## TASK STATEMENT:
If an entry holds a picture, leave the picture out and copy the rest exactly.

══ DATA SHOWN

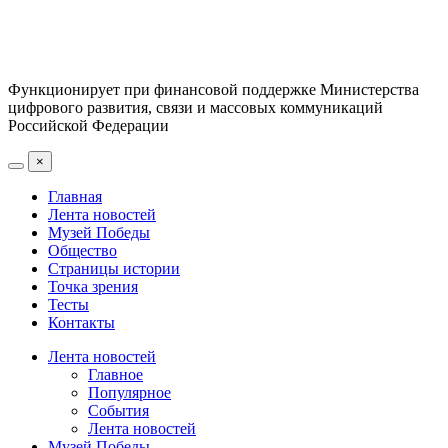
Функционирует при финансовой поддержке Министерства
цифрового развития, связи и массовых коммуникаций
Российской Федерации
×
Главная
Лента новостей
Музей Победы
Общество
Страницы истории
Точка зрения
Тесты
Контакты
Лента новостей
Главное
Популярное
События
Лента новостей
Музей Победы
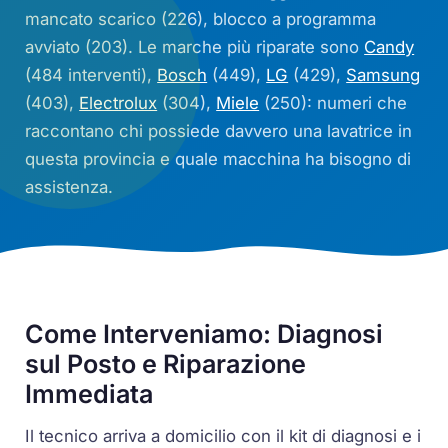
mancato scarico (226), blocco a programma
avviato (203). Le marche più riparate sono
Candy
(484 interventi),
Bosch
(449),
LG
(429),
Samsung
(403),
Electrolux
(304),
Miele
(250): numeri che
raccontano chi possiede davvero una lavatrice in
questa provincia e quale macchina ha bisogno di
assistenza.
Come Interveniamo: Diagnosi
sul Posto e Riparazione
Immediata
Il tecnico arriva a domicilio con il kit di diagnosi e i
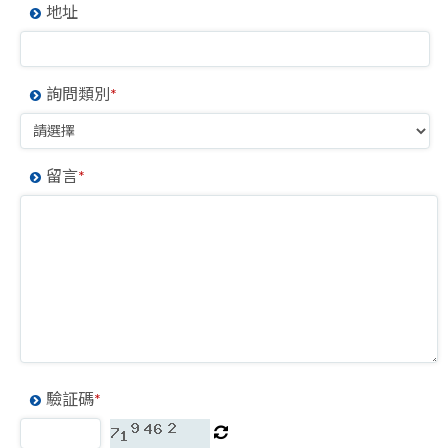
地址
詢問類別
*
留言
*
驗証碼
*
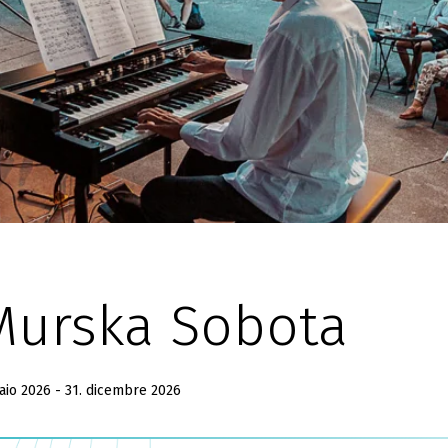
 Murska Sobota
aio 2026 - 31. dicembre 2026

════

## TASK ANSWER:
Функционирует при финансовой поддержке Министерства
цифрового развития, связи и массовых коммуникаций
Российской Федерации
×
Главная
Лента новостей
Музей Победы
Общество
Страницы истории
Точка зрения
Тесты
Контакты
Лента новостей
Главное
Популярное
События
Лента новостей
Музей Победы
mancato scarico (226), blocco a programma
avviato (203). Le marche più riparate sono
Candy
(484 interventi),
Bosch
(449),
LG
(429),
Samsung
(403),
Electrolux
(304),
Miele
(250): numeri che
raccontano chi possiede davvero una lavatrice in
questa provincia e quale macchina ha bisogno di
assistenza.
Come Interveniamo: Diagnosi
sul Posto e Riparazione
Immediata
Il tecnico arriva a domicilio con il kit di diagnosi e i
地址
詢問類別
*
留言
*
驗証碼
*
 Murska Sobota
aio 2026 - 31. dicembre 2026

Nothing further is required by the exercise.